Extracted data:
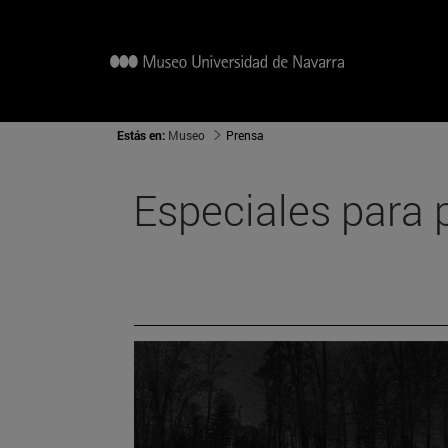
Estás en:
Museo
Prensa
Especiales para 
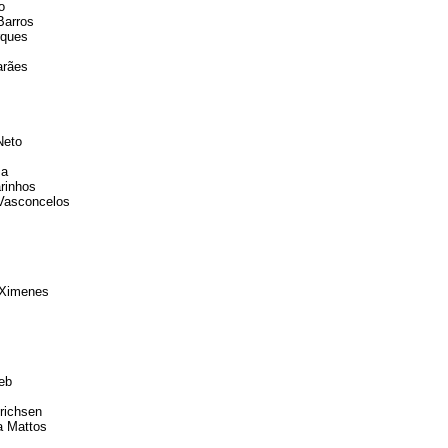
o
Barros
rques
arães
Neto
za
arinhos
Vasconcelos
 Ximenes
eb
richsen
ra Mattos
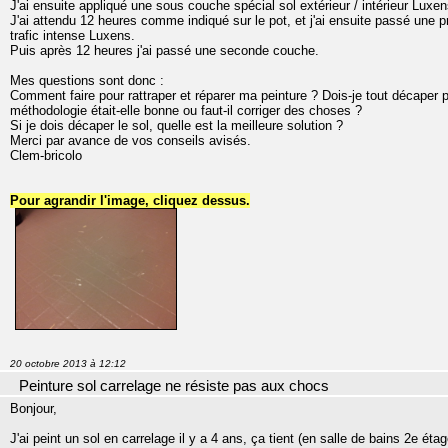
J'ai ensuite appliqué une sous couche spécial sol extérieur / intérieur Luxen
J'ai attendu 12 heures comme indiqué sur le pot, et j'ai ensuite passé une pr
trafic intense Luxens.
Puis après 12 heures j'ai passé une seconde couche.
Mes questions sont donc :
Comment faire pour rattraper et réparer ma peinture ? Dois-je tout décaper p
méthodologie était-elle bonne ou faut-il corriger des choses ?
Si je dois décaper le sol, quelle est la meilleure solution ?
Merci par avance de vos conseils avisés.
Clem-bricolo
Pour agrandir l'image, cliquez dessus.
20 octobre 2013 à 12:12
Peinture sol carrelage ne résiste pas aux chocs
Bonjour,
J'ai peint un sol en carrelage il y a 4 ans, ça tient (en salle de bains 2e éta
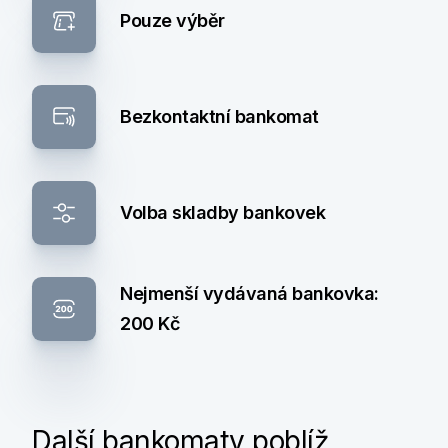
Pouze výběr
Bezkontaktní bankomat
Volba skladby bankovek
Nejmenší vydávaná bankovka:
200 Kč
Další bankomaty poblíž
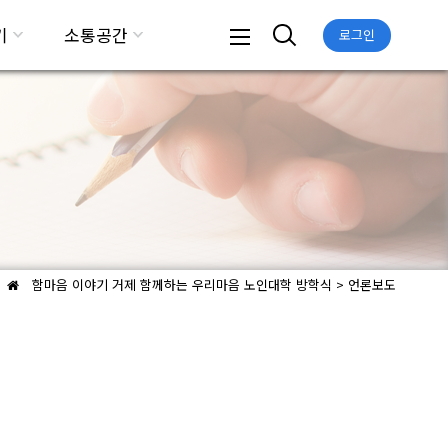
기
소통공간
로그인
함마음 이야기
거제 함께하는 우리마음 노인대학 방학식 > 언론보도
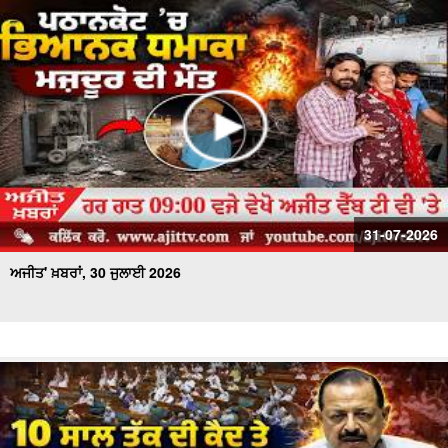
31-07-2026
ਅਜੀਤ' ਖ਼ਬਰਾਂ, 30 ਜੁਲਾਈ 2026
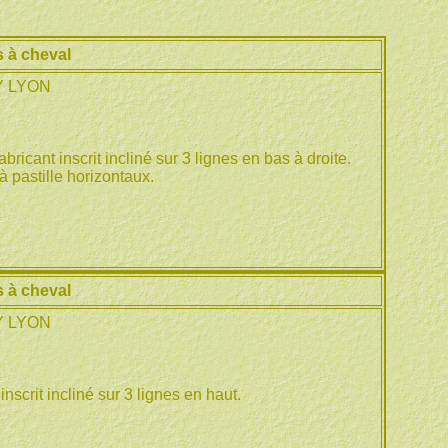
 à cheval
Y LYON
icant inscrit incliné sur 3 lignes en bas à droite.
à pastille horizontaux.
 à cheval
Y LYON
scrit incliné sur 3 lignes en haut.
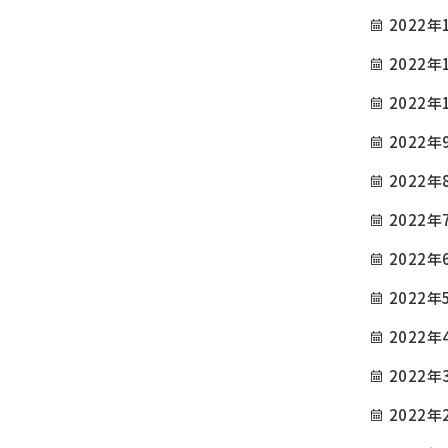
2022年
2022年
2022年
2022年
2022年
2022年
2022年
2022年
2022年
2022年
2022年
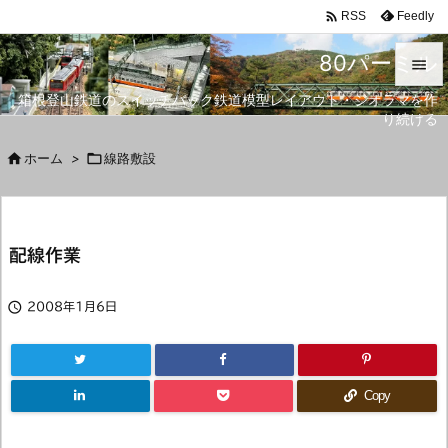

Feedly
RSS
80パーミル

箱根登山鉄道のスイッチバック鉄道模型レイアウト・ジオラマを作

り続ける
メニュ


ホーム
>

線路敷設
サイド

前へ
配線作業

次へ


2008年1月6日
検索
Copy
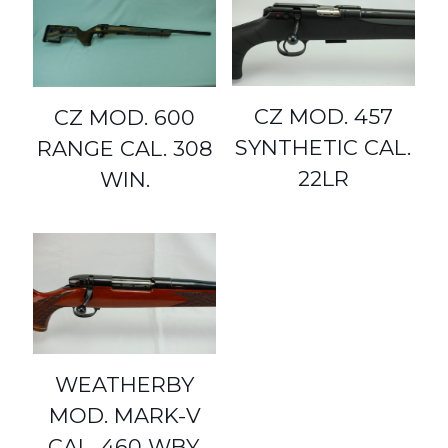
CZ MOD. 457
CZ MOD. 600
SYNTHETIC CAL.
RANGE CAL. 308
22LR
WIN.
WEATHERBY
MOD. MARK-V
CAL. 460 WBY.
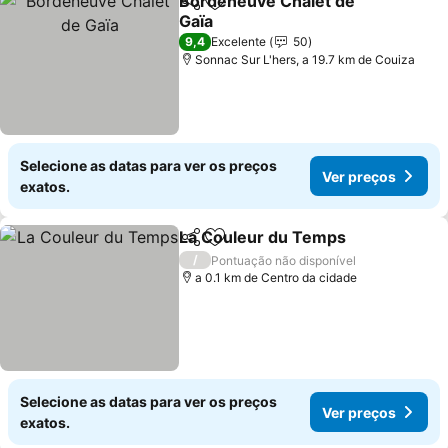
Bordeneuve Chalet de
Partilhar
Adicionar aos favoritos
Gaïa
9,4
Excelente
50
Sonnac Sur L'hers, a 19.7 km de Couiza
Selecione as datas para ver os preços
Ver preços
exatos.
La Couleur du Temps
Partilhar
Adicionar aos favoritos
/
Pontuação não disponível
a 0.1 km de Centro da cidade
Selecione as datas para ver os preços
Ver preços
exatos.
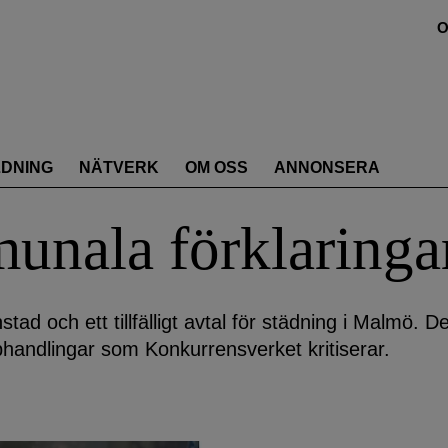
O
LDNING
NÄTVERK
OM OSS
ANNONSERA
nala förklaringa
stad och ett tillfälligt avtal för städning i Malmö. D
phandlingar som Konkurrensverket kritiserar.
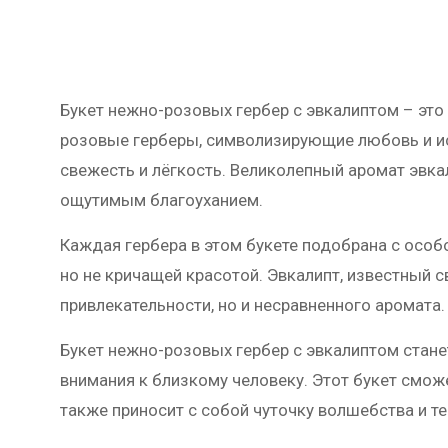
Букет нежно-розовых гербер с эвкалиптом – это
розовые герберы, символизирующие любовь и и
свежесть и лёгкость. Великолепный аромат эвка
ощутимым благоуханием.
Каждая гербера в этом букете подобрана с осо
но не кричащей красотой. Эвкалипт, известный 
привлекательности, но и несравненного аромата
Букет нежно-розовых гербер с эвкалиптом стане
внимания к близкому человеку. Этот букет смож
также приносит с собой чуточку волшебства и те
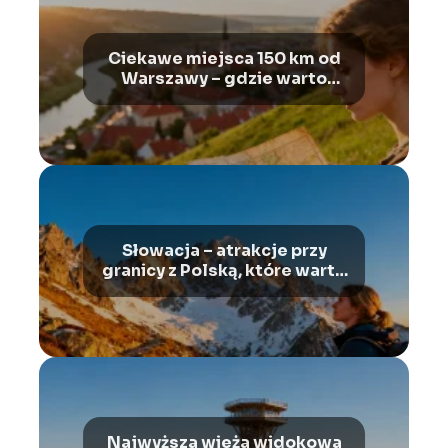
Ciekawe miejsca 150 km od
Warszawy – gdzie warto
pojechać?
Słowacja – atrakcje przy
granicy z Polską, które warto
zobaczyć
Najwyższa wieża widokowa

Exercise: Return every line above verbatim, pictures excluded.

Response:
Estás en:
Museo
Prensa
Especiales para 
o
Barros
rques
arães
Neto
za
arinhos
Vasconcelos
 Ximenes
eb
richsen
ra Mattos
J'ai ensuite appliqué une sous couche spécial sol extérieur / intérieur Luxen
J'ai attendu 12 heures comme indiqué sur le pot, et j'ai ensuite passé une pr
trafic intense Luxens.
Puis après 12 heures j'ai passé une seconde couche.
Mes questions sont donc :
Comment faire pour rattraper et réparer ma peinture ? Dois-je tout décaper p
méthodologie était-elle bonne ou faut-il corriger des choses ?
Si je dois décaper le sol, quelle est la meilleure solution ?
Merci par avance de vos conseils avisés.
Clem-bricolo
Pour agrandir l'image, cliquez dessus.
20 octobre 2013 à 12:12
Peinture sol carrelage ne résiste pas aux chocs
Bonjour,
J'ai peint un sol en carrelage il y a 4 ans, ça tient (en salle de bains 2e éta
Pouze výběr
Bezkontaktní bankomat
Volba skladby bankovek
Nejmenší vydávaná bankovka:
200 Kč
Další bankomaty poblíž
기
소통공간
로그인
함마음 이야기
거제 함께하는 우리마음 노인대학 방학식 > 언론보도
31-07-2026
ਅਜੀਤ' ਖ਼ਬਰਾਂ, 30 ਜੁਲਾਈ 2026
 à cheval
Y LYON
icant inscrit incliné sur 3 lignes en bas à droite.
à pastille horizontaux.
 à cheval
Y LYON
scrit incliné sur 3 lignes en haut.
2022年
2022年
2022年
2022年
2022年
2022年
2022年
2022年
2022年
2022年
2022年

Feedly
RSS
80パーミル

箱根登山鉄道のスイッチバック鉄道模型レイアウト・ジオラマを作

り続ける
メニュ


ホーム
>

線路敷設
サイド

前へ
配線作業

次へ


2008年1月6日
検索
Copy
CZ MOD. 457
CZ MOD. 600
SYNTHETIC CAL.
RANGE CAL. 308
22LR
WIN.
WEATHERBY
MOD. MARK-V
CAL. 460 WBY.
Bordeneuve Chalet de
Partilhar
Adicionar aos favoritos
Gaïa
9,4
Excelente
50
Sonnac Sur L'hers, a 19.7 km de Couiza
Selecione as datas para ver os preços
Ver preços
exatos.
La Couleur du Temps
Partilhar
Adicionar aos favoritos
/
Pontuação não disponível
a 0.1 km de Centro da cidade
Selecione as datas para ver os preços
Ver preços
exatos.
O
LDNING
NÄTVERK
OM OSS
ANNONSERA
nala förklaringa
stad och ett tillfälligt avtal för städning i Malmö. D
phandlingar som Konkurrensverket kritiserar.
Букет нежно-розовых гербер с эвкалиптом – это
розовые герберы, символизирующие любовь и и
свежесть и лёгкость. Великолепный аромат эвка
ощутимым благоуханием.
Каждая гербера в этом букете подобрана с осо
но не кричащей красотой. Эвкалипт, известный 
привлекательности, но и несравненного аромата
Букет нежно-розовых гербер с эвкалиптом стане
внимания к близкому человеку. Этот букет смож
также приносит с собой чуточку волшебства и те
Ciekawe miejsca 150 km od
Warszawy – gdzie warto
pojechać?
Słowacja – atrakcje przy
granicy z Polską, które warto
zobaczyć
Najwyższa wieża widokowa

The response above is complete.